# [TASK DESCRIPTION]
Exactly as they stand, copy the lines from the one containing "Asztali számítógép" to the final line of the data; leave out the pictures.

# [Saved entries]

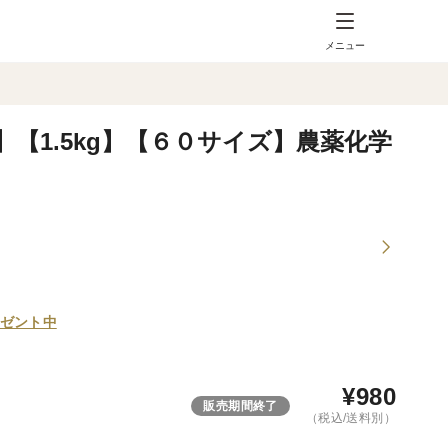
メニュー
【1.5kg】【６０サイズ】農薬化学
ゼント中
¥
980
販売期間終了
（税込/送料別）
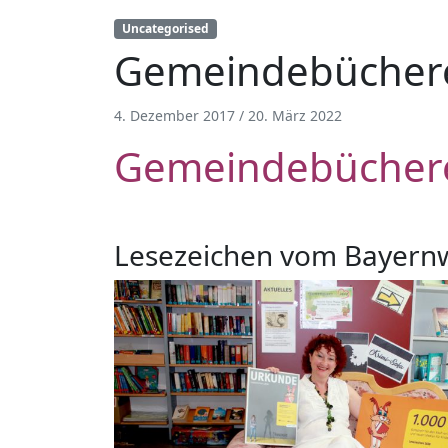
Uncategorised
Gemeindebücher
4. Dezember 2017
/
20. März 2022
Gemeindebücher
Lesezeichen vom Bayern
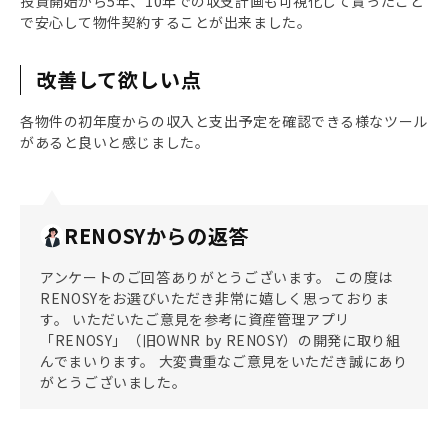
投資開始から5年、10年での収支計画も可視化して貰ったこと
で安心して物件契約することが出来ました。
改善して欲しい点
各物件の初年度からの収入と支出予定を確認できる様なツール
があると良いと感じました。
RENOSYからの返答
アンケートのご回答ありがとうございます。 この度は
RENOSYをお選びいただき非常に嬉しく思っておりま
す。 いただいたご意見を参考に資産管理アプリ
「RENOSY」（旧OWNR by RENOSY）の開発に取り組
んでまいります。 大変貴重なご意見をいただき誠にあり
がとうございました。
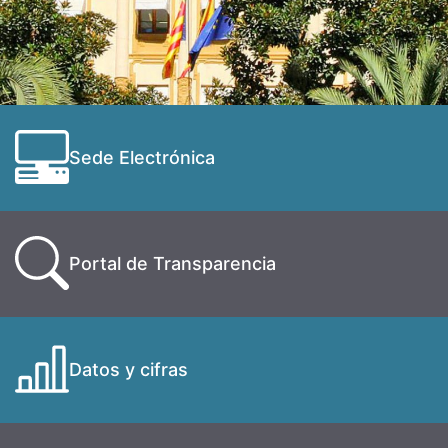
Sede Electrónica
Portal de Transparencia
Datos y cifras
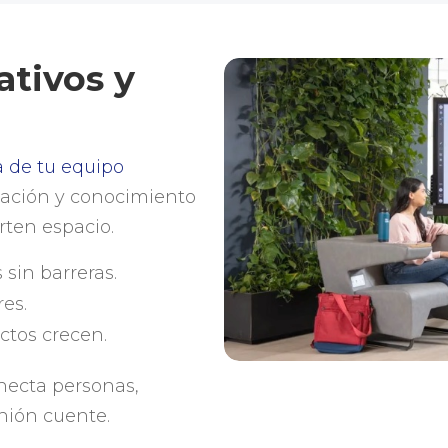
ativos y
ia de tu equipo
mación y conocimiento
rten espacio.
sin barreras.
es.
ctos crecen.
onecta personas,
nión cuente.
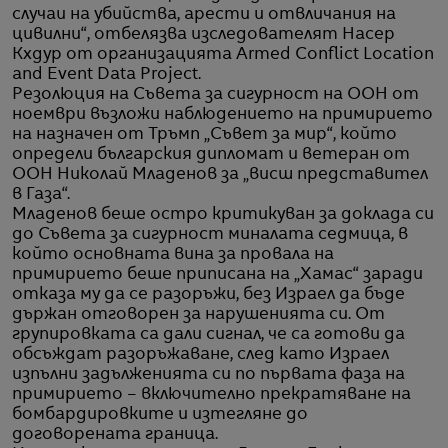
случаи на убийства, арести и отвличания на
цивилни“, отбелязва изследователят Насер
Кхдур от организацията Armed Conflict Location
and Event Data Project.
Резолюция на Съвета за сигурност на ООН от
ноември възложи наблюдението на примирието
на назначен от Тръмп „Съвет за мир“, който
определи българския дипломат и ветеран от
ООН Николай Младенов за „висш представител
в Газа“.
Младенов беше остро критикуван за доклада си
до Съвета за сигурност миналата седмица, в
който основната вина за провала на
примирието беше приписана на „Хамас“ заради
отказа му да се разоръжи, без Израел да бъде
държан отговорен за нарушенията си. От
групировката са дали сигнал, че са готови да
обсъждат разоръжаване, след като Израел
изпълни задълженията си по първата фаза на
примирието – включително прекратяване на
бомбардировките и изтегляне до
договорената граница.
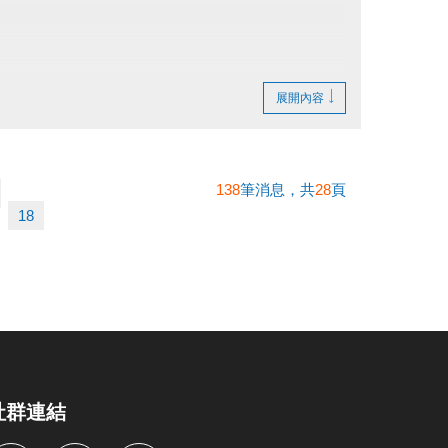
展開內容
138
筆消息，共
28
頁
18
社群連結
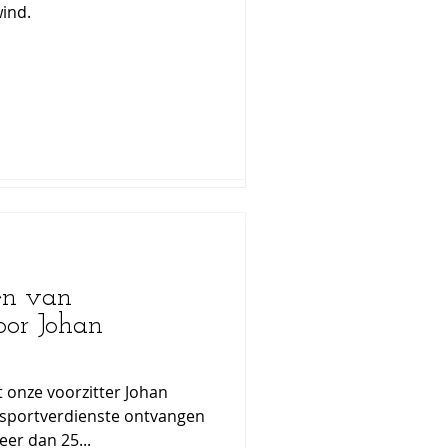
e wind.
e wind.
 te lezen
en van
en van
oor Johan
oor Johan
onze voorzitter Johan
onze voorzitter Johan
 sportverdienste ontvangen
 sportverdienste ontvangen
er dan 25...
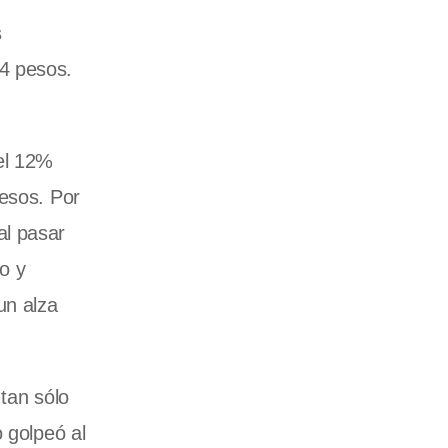
s
14 pesos.
del 12%
pesos. Por
al pasar
o y
un alza
tan sólo
 golpeó al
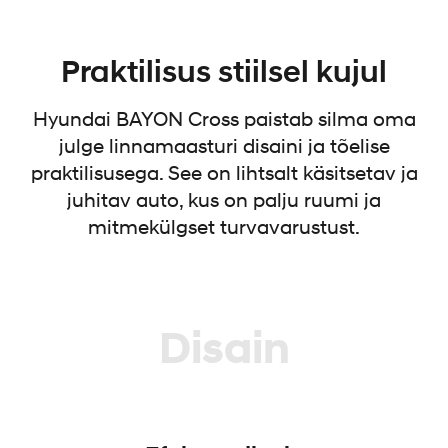
Praktilisus stiilsel kujul
Hyundai BAYON Cross paistab silma oma
julge linnamaasturi disaini ja tõelise
praktilisusega. See on lihtsalt käsitsetav ja
juhitav auto, kus on palju ruumi ja
mitmekülgset turvavarustust.
Disain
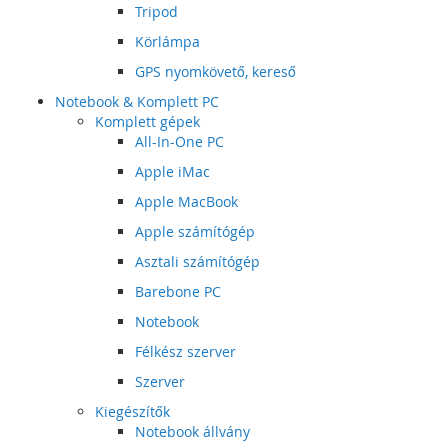
Tripod
Körlámpa
GPS nyomkövető, kereső
Notebook & Komplett PC
Komplett gépek
All-In-One PC
Apple iMac
Apple MacBook
Apple számítógép
Asztali számítógép
Barebone PC
Notebook
Félkész szerver
Szerver
Kiegészítők
Notebook állvány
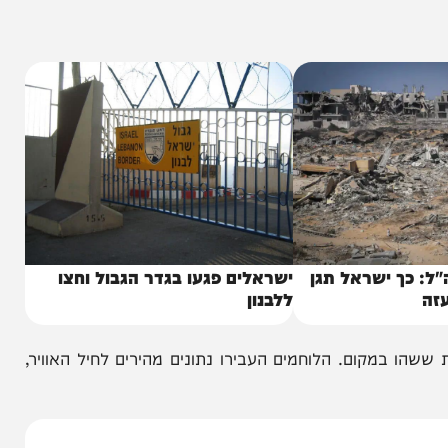
האירוע הראשון התרחש מוקדם יותר היום בדרום רצועת עזה. לוחמי צוות הקרב החטיבתי של עוצבת הברק (188)
ו הצהוב".
 ישראל תגן
ישראלים פגעו בגדר הגבול וחצו
ללבנון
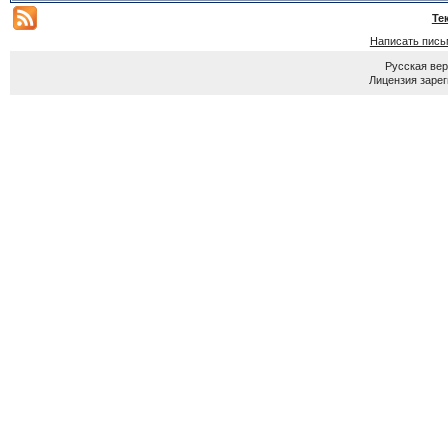
Те
Написать пись
Русская ве
Лицензия зарег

# [OUTPUT OF THE TASK]
Asztali számítógép
Barebone PC
Notebook
Félkész szerver
Szerver
Kiegészítők
Notebook állvány
האירוע הראשון התרחש מוקדם יותר היום בדרום רצועת עזה. לוחמי צוות הקרב החטיבתי של עוצבת הברק (188)
ו הצהוב".
 ישראל תגן
ישראלים פגעו בגדר הגבול וחצו
ללבנון
Те
Написать пись
Русская ве
Лицензия зарег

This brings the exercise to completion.